Tuesday, January 30, 2007

Thinking During The Commute

I wonder what percentage of grades that we give are based upon knowledge gained and what percent is based on putting forth the effort to gain that knowledge? I wonder what sort of percentage is ideal?

In case you worry that I get too introspective too early in the morning, I also wondered about the ramifications of hailing from a state who spawned back to back Miss Americas. Does this increase the pressure on me to finally shape my eyebrows and iron my clothes?

And now for the answers,

I think that although effort does matter and should be recognized, it's a delicate balance we have to find to seperate disciplinary issues and academic issues. We have to teach good habits without basing a student's entire grade on those habits.

And the second question? Nope. Not today anyway.
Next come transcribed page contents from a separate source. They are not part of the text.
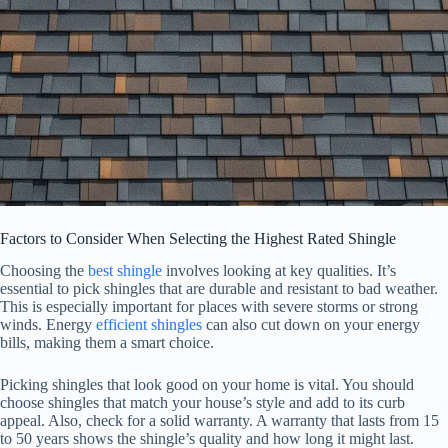
Factors to Consider When Selecting the Highest Rated Shingle
Choosing the
best shingle
involves looking at key qualities. It’s
essential to pick shingles that are durable and resistant to bad weather.
This is especially important for places with severe storms or strong
winds. Energy
efficient shingles
can also cut down on your energy
bills, making them a smart choice.
Picking shingles that look good on your home is vital. You should
choose shingles that match your house’s style and add to its curb
appeal. Also, check for a solid warranty. A warranty that lasts from 15
to 50 years shows the shingle’s quality and how long it might last.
The Science Goddess said...

I've been doing a lot of reading about this idea recently---as I plan to use grading practices as part of my doctoral study.

Measurement experts recommend that effort not be considered as part of a grade...or, if it can't be avoided, that it be reported separately from achievement. The problem is simply that teachers work with human beings: we know our kids and we can't turn into completely objective robots when it's time to grade.

It's been interesting to ponder and investigate.

Lisa in FL said...

My grade level team shrunk homework and classwork completion grades to 5% of total grades, and instituted a separate "work habits" grade that covers behavior and work completion.

Failing work habits keeps them off honor roll even if they have As and Bs academically-- it's a way of nailing the kids that ace tests but have rotten study habits. (I teach 4th grade, and those kids can't coast forever, so we're trying to get them used to doing their work NOW.)

Alternately, kids who do poorly on tests and other assignments but always have their HW done don't have their grades inflated anymore, since the percentage HW counts for is so small now in the academic subjects.

It's really worked well-- I think now their grades really reflect their knowledge/skills much more. And our bright underachievers are getting a necessary kick in the pants.